_Task details_.
With all pictures omitted, return verbatim the lines from the beginning of the records below through the line containing "had me stuck".

[[ Data for this task, beginning ]]

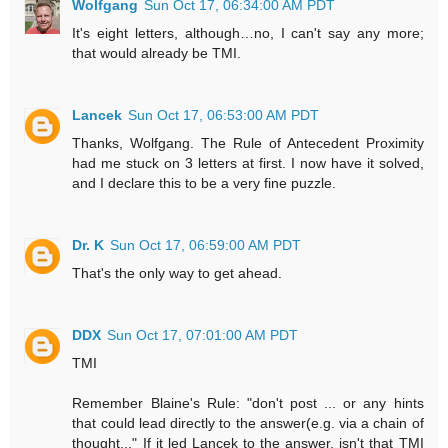
Wolfgang
Sun Oct 17, 06:34:00 AM PDT
It's eight letters, although…no, I can't say any more;
that would already be TMI.
Lancek
Sun Oct 17, 06:53:00 AM PDT
Thanks, Wolfgang. The Rule of Antecedent Proximity
had me stuck on 3 letters at first. I now have it solved,
and I declare this to be a very fine puzzle.
Dr. K
Sun Oct 17, 06:59:00 AM PDT
That's the only way to get ahead.
DDX
Sun Oct 17, 07:01:00 AM PDT
TMI
Remember Blaine's Rule: "don't post ... or any hints
that could lead directly to the answer(e.g. via a chain of
thought..." If it led Lancek to the answer, isn't that TMI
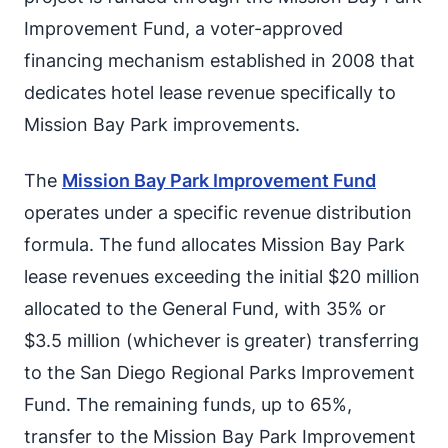
Improvement Fund, a voter-approved
financing mechanism established in 2008 that
dedicates hotel lease revenue specifically to
Mission Bay Park improvements.
The
Mission Bay Park Improvement Fund
operates under a specific revenue distribution
formula. The fund allocates Mission Bay Park
lease revenues exceeding the initial $20 million
allocated to the General Fund, with 35% or
$3.5 million (whichever is greater) transferring
to the San Diego Regional Parks Improvement
Fund. The remaining funds, up to 65%,
transfer to the Mission Bay Park Improvement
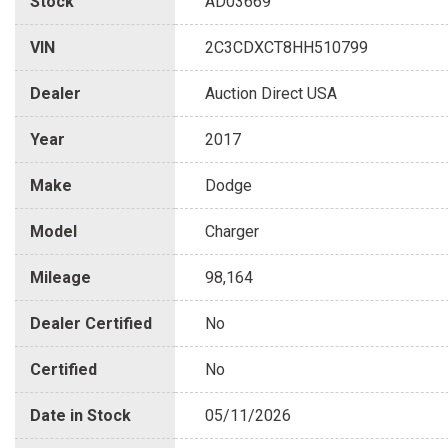
Stock
AD03669
VIN
2C3CDXCT8HH510799
Dealer
Auction Direct USA
Year
2017
Make
Dodge
Model
Charger
Mileage
98,164
Dealer Certified
No
Certified
No
Date in Stock
05/11/2026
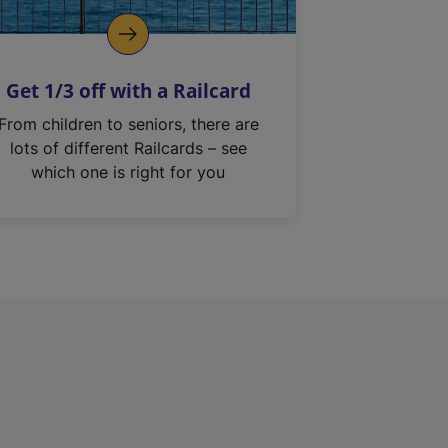
Get 1/3 off with a Railcard
From children to seniors, there are
lots of different Railcards – see
which one is right for you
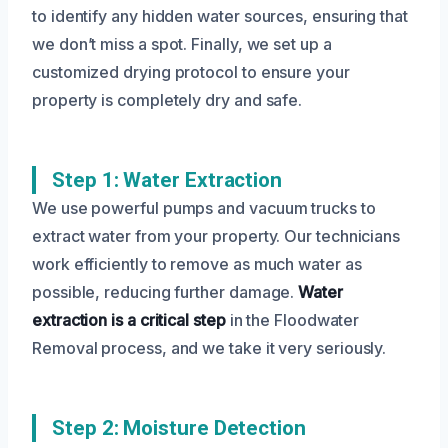
to identify any hidden water sources, ensuring that
we don’t miss a spot. Finally, we set up a
customized drying protocol to ensure your
property is completely dry and safe.
Step 1: Water Extraction
We use powerful pumps and vacuum trucks to
extract water from your property. Our technicians
work efficiently to remove as much water as
possible, reducing further damage.
Water
extraction is a critical step
in the Floodwater
Removal process, and we take it very seriously.
Step 2: Moisture Detection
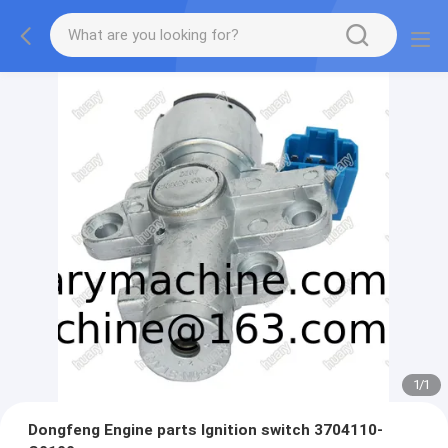
1
/
1
Dongfeng Engine parts Ignition switch 3704110-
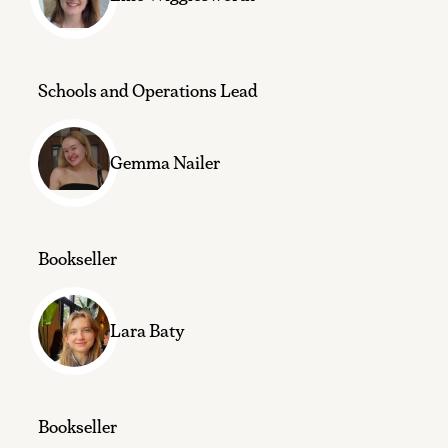
Schools and Operations Lead
Gemma Nailer
Bookseller
Lara Baty
Bookseller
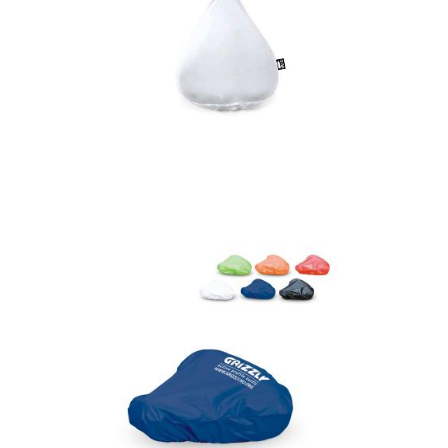
Saddle Cover Mapol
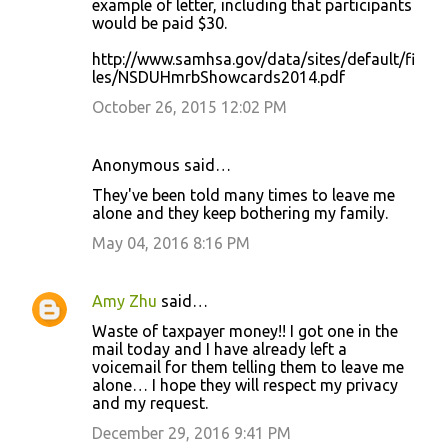
example of letter, including that participants
would be paid $30.
http://www.samhsa.gov/data/sites/default/fi
les/NSDUHmrbShowcards2014.pdf
October 26, 2015 12:02 PM
Anonymous said…
They've been told many times to leave me
alone and they keep bothering my family.
May 04, 2016 8:16 PM
Amy Zhu
said…
Waste of taxpayer money!! I got one in the
mail today and I have already left a
voicemail for them telling them to leave me
alone… I hope they will respect my privacy
and my request.
December 29, 2016 9:41 PM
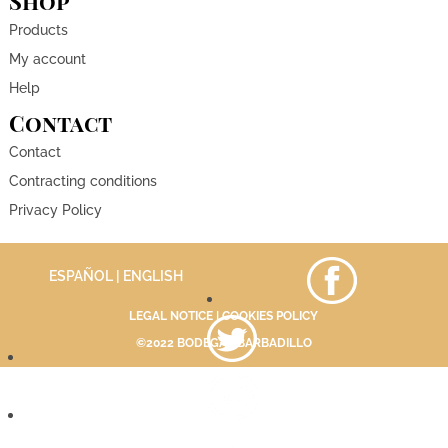
Shop
Products
My account
Help
Contact
Contact
Contracting conditions
Privacy Policy
ESPAÑOL
| ENGLISH
LEGAL NOTICE
|
COOKIES POLICY
©2022 BODEGAS BARBADILLO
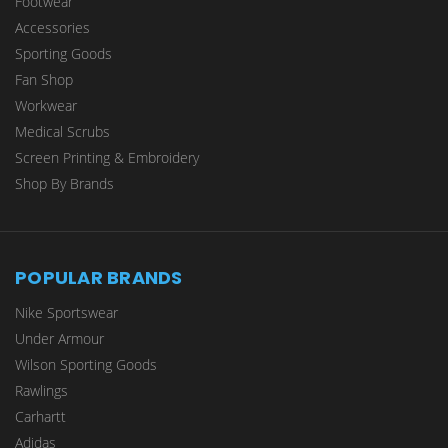
Footwear
Accessories
Sporting Goods
Fan Shop
Workwear
Medical Scrubs
Screen Printing & Embroidery
Shop By Brands
POPULAR BRANDS
Nike Sportswear
Under Armour
Wilson Sporting Goods
Rawlings
Carhartt
Adidas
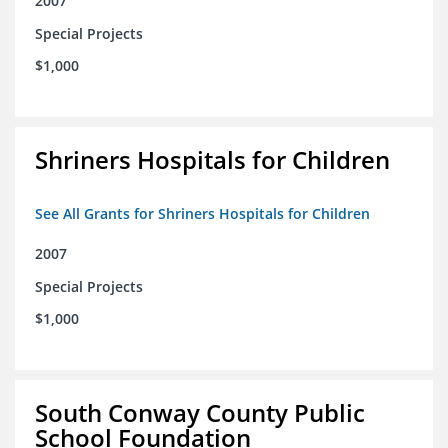
2007
Special Projects
$1,000
Shriners Hospitals for Children
See All Grants for Shriners Hospitals for Children
2007
Special Projects
$1,000
South Conway County Public
School Foundation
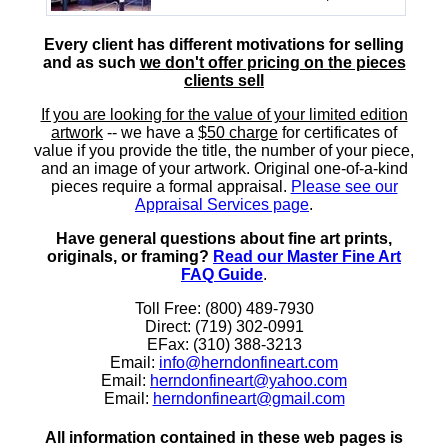
Every client has different motivations for selling
and as such
we don't offer pricing on the pieces
clients sell
If you are looking for the value of your limited edition
artwork
-- we have a
$50 charge
for certificates of
value if you provide the title, the number of your piece,
and an image of your artwork. Original one-of-a-kind
pieces require a formal appraisal.
Please see our
Appraisal Services page
.
Have general questions about fine art prints,
originals, or framing?
Read our Master Fine Art
FAQ Guide
.
Toll Free: (800) 489-7930
Direct: (719) 302-0991
EFax: (310) 388-3213
Email:
info@herndonfineart.com
Email:
herndonfineart@yahoo.com
Email:
herndonfineart@gmail.com
All information contained in these web pages is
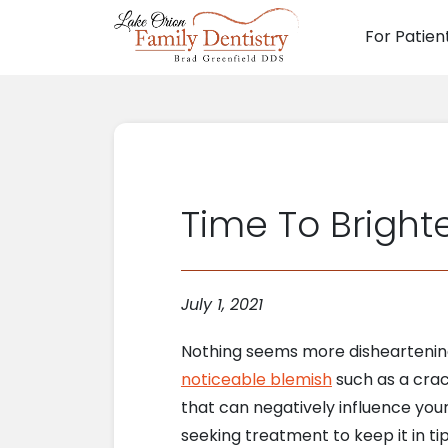
For Patien
Main N
Time To Brighte
July 1, 2021
Nothing seems more disheartening 
noticeable blemish
such as a crack
that can negatively influence you
seeking treatment to keep it in ti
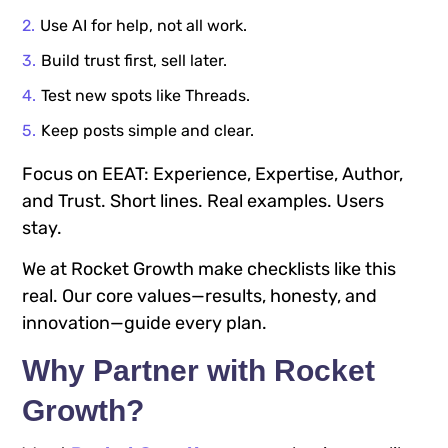
Use AI for help, not all work.
Build trust first, sell later.
Test new spots like Threads.
Keep posts simple and clear.
Focus on EEAT: Experience, Expertise, Author,
and Trust. Short lines. Real examples. Users
stay.
We at Rocket Growth make checklists like this
real. Our core values—results, honesty, and
innovation—guide every plan.
Why Partner with Rocket
Growth?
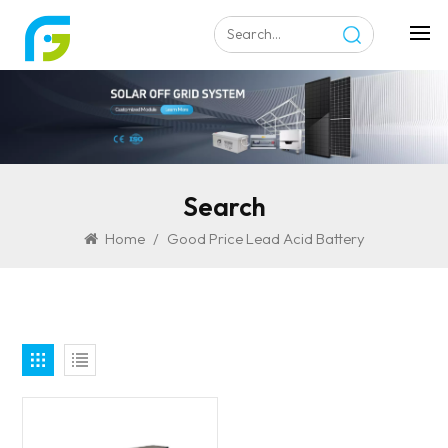
Search
Home
/
Good Price Lead Acid Battery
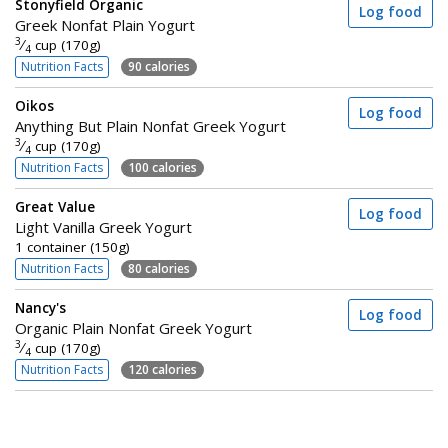
Stonyfield Organic
Log food
Greek Nonfat Plain Yogurt
3
⁄
cup (170g)
4
Nutrition Facts
90 calories
Oikos
Log food
Anything But Plain Nonfat Greek Yogurt
3
⁄
cup (170g)
4
Nutrition Facts
100 calories
Great Value
Log food
Light Vanilla Greek Yogurt
1 container (150g)
Nutrition Facts
80 calories
Nancy's
Log food
Organic Plain Nonfat Greek Yogurt
3
⁄
cup (170g)
4
Nutrition Facts
120 calories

[[ Data for this task, end ]]

_Answer to this task_.
Wolfgang
Sun Oct 17, 06:34:00 AM PDT
It's eight letters, although…no, I can't say any more;
that would already be TMI.
Lancek
Sun Oct 17, 06:53:00 AM PDT
Thanks, Wolfgang. The Rule of Antecedent Proximity
had me stuck on 3 letters at first. I now have it solved,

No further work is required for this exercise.